Section 111.07(5), Stats.
(5) The commission may authorize a commissioner or examiner to make findings and orders. Any party in interest who is dissatisfied with the findings or order of a commissioner or examiner may file a written petition with the commission as a body to review the findings or order. If no petition is filed within 20 days from the date that a copy of the findings or order of the commissioner or examiner was mailed to the last known address of the parties in interest, such findings or order shall be considered the findings or order of the commission as a body unless set aside, reversed or modified by such commissioner or examiner within such time. If the findings or order are set aside by the commissioner or examiner the status shall be the same as prior to the findings or order set aside. If the findings or order are reversed or modified by the commissioner or examiner the time for filing petition with the commission shall run from the time that notice of such reversal or modification is mailed to the last known address of the parties in interest.

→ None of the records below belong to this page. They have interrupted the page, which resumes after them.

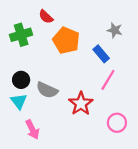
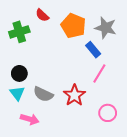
gray star: (115, 30) -> (106, 28), size x1.5
orange pentagon: (66, 40) -> (73, 26), moved
gray semicircle: (47, 90) -> (43, 94), moved
pink arrow: (32, 130) -> (30, 119), turned -48

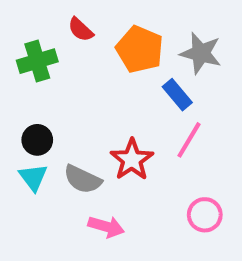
red star: (74, 95) -> (132, 160), moved
pink arrow: (30, 119) -> (106, 227), moved

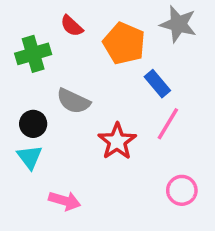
gray star: (201, 53) -> (178, 24), moved
gray semicircle: (83, 179) -> (73, 101), moved
pink arrow: (106, 227) -> (65, 201), moved

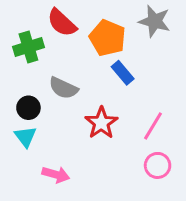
red semicircle: (72, 26) -> (62, 23), size x1.5
blue rectangle: (157, 84) -> (123, 73), moved
pink line: (168, 124) -> (153, 126), moved

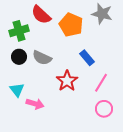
blue rectangle: (123, 73) -> (87, 58), moved
black circle: (28, 108) -> (19, 57), moved
pink arrow: (56, 175) -> (35, 104), moved

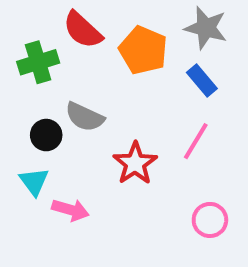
black circle: (19, 57) -> (46, 135), moved
blue rectangle: (87, 58) -> (202, 80), moved
pink line: (101, 83) -> (196, 141), moved

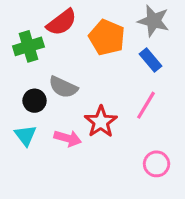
red semicircle: (83, 30) -> (62, 22), turned -80
pink arrow: (70, 210) -> (68, 138), moved

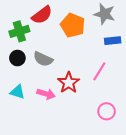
blue rectangle: (150, 60) -> (113, 41), moved, turned -56
black circle: (35, 101) -> (17, 58), moved
cyan triangle: (25, 135) -> (17, 92), turned -35

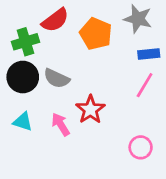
black circle: (17, 58) -> (23, 77), size x1.5
pink line: (99, 71) -> (145, 85), moved
pink arrow: (46, 94) -> (61, 124), turned -138

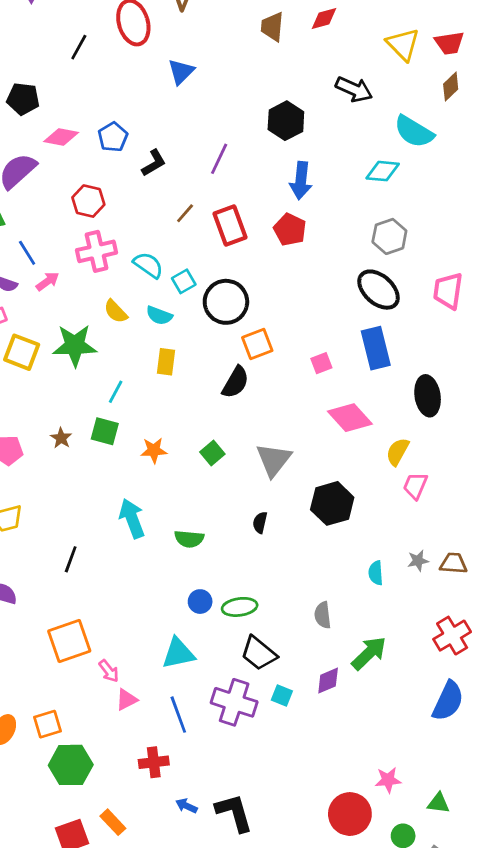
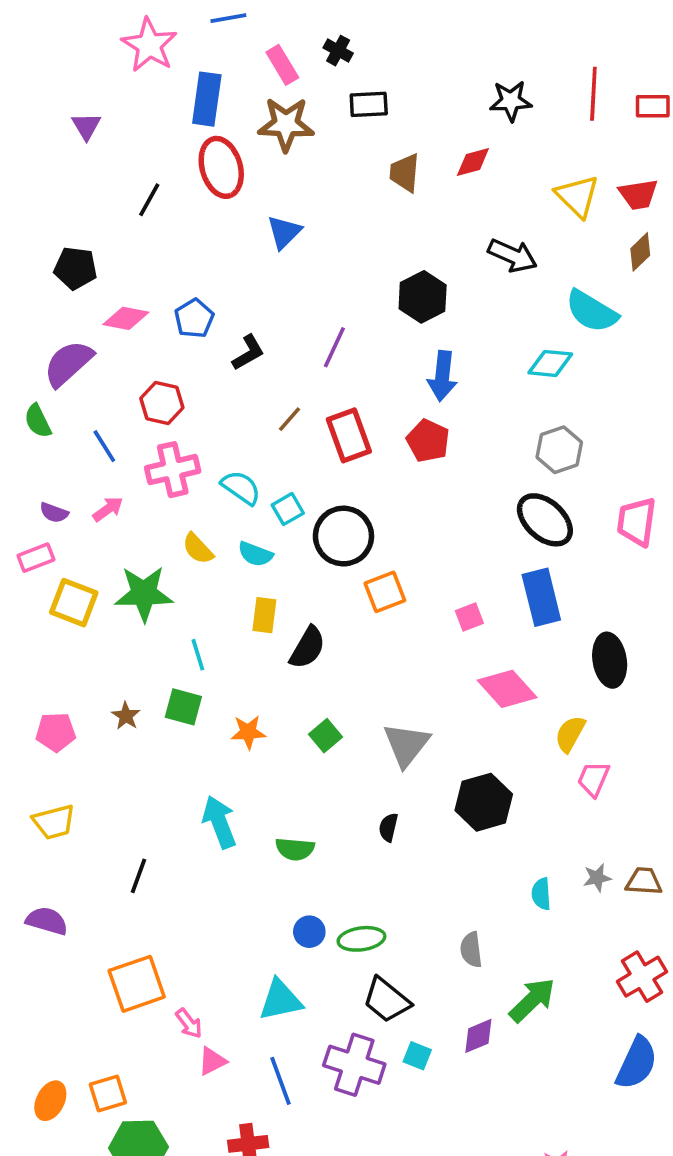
blue line: (27, 253) -> (104, 446), moved
black semicircle: (235, 382) -> (308, 648), moved
cyan line: (116, 392) -> (198, 655), turned -45

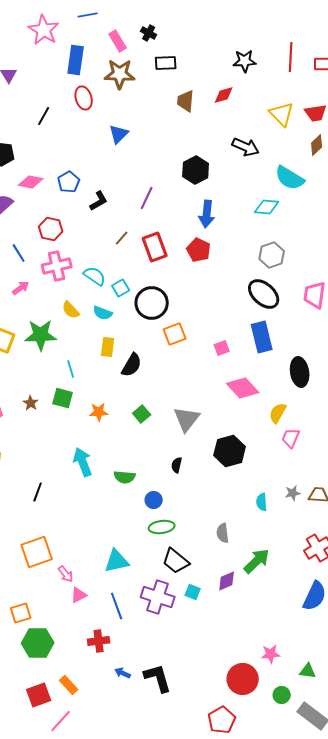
red ellipse: (221, 167) -> (84, 98), size x0.7
blue circle: (309, 932) -> (154, 500), moved

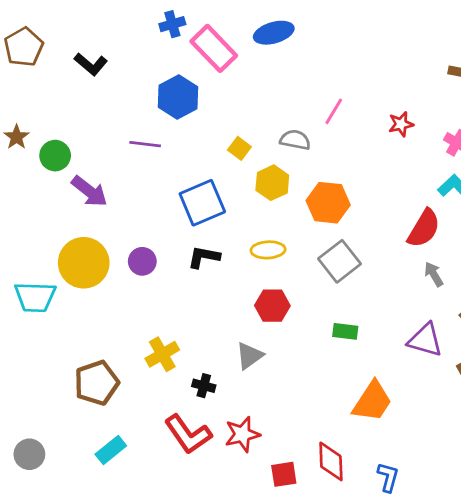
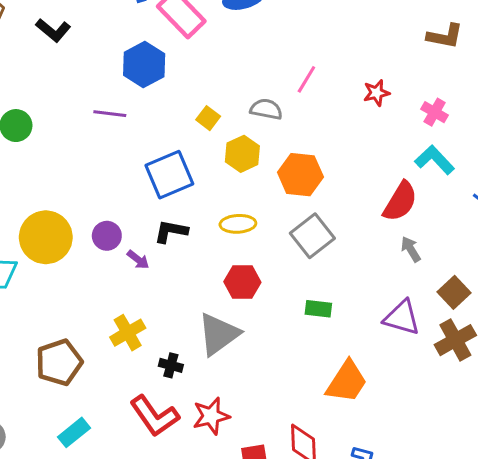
purple arrow: (89, 191) -> (138, 260), moved, size x0.6
gray triangle: (249, 356) -> (219, 334), size x1.5

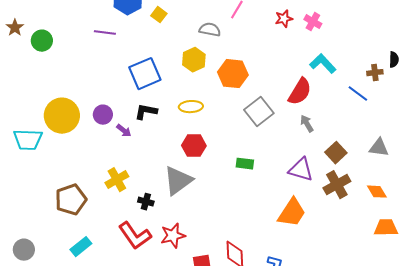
pink cross: (435, 112) -> (313, 22), moved
yellow square: (208, 118) -> (159, 15), moved
gray square: (312, 236) -> (259, 112), moved
orange trapezoid: (347, 382) -> (292, 213), moved

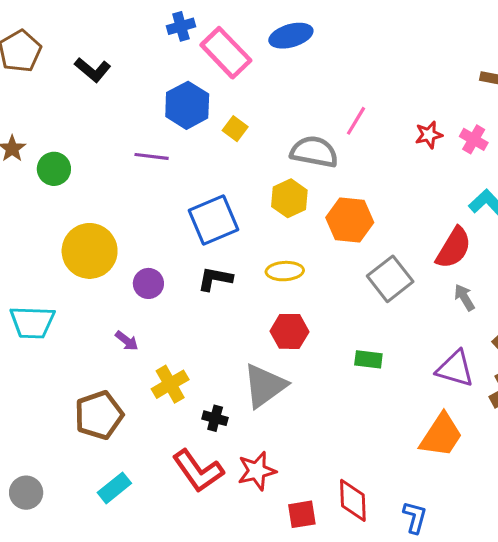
gray semicircle: (210, 30) -> (314, 152), size x1.4
yellow circle: (62, 116) -> (90, 251), moved
purple arrow: (124, 131) -> (127, 341), moved

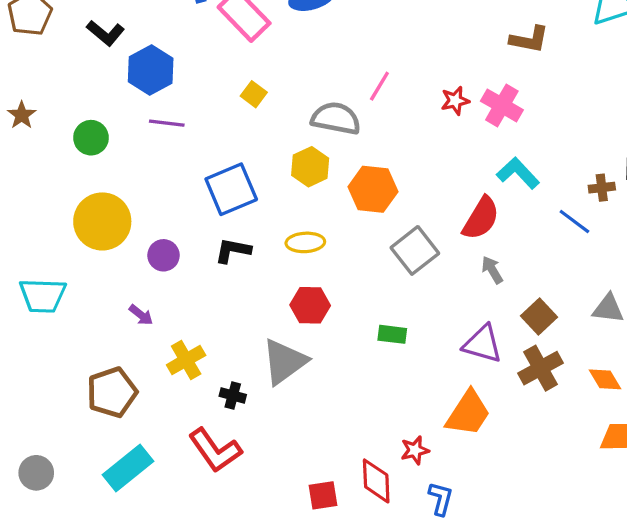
blue hexagon: (187, 105) -> (151, 70), moved
pink cross: (474, 139) -> (502, 105), size x1.4
green circle: (54, 169) -> (91, 138), moved
red star: (257, 471) -> (415, 450), moved, size x0.7
cyan rectangle: (114, 488) -> (128, 468), size x1.4

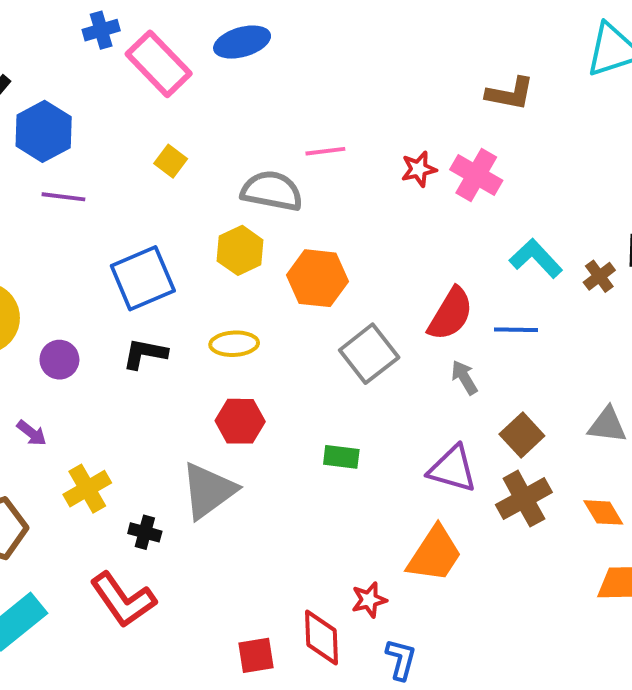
pink line: (379, 86) -> (325, 151), turned 52
cyan L-shape: (518, 173) -> (536, 258), moved
brown cross: (602, 188) -> (599, 276), turned -30
blue line: (574, 221) -> (516, 330), moved, turned -36

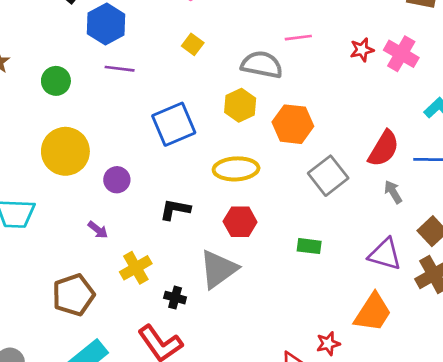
yellow ellipse: (234, 344) -> (236, 169), size x1.4
black L-shape: (145, 354) -> (175, 210), moved

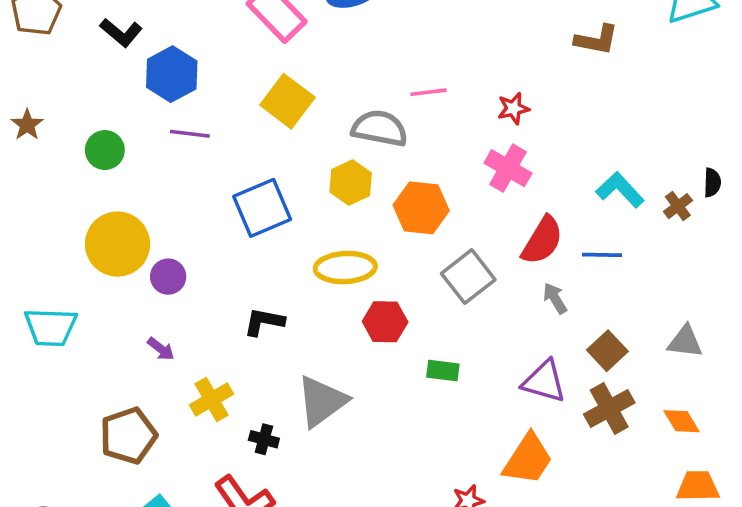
yellow square: (193, 44) -> (287, 101), size x1.8
pink cross: (401, 54) -> (508, 168), moved
purple circle: (117, 180) -> (168, 277), moved
red hexagon: (240, 222) -> (385, 322), moved

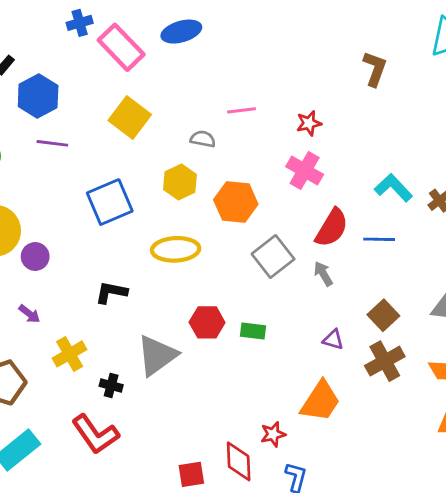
brown L-shape: (597, 40) -> (375, 69), turned -81
gray semicircle: (380, 128) -> (203, 139), size x0.6
gray arrow: (555, 298) -> (323, 274), moved
red hexagon: (385, 322) -> (207, 322), moved
purple triangle: (544, 381) -> (333, 340), size x0.6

Within 45 days after the filing of such petition with the commission, the commission shall either affirm, reverse, set aside or modify such findings or order, in whole or in part, or direct the taking of additional testimony. Such action shall be based on a review of the evidence submitted. If the commission is satisfied that a party in interest has been prejudiced because of exceptional delay in the receipt of a copy of any findings or order it may extend the time another 20 days for filing a petition with the commission.
This decision was placed in the mail on the date of issuance (i.e. the date appearing immediately above the Examiner's signature).
2. 78 Wis.2d 94, 253, NW.2d 536 (1977), page 112.
3. The Wisconsin Supreme Court cited United Steelworkers of America vs. Warrior and Golf Navigation Company, 363 U.S. 574, 582, 583 (1960).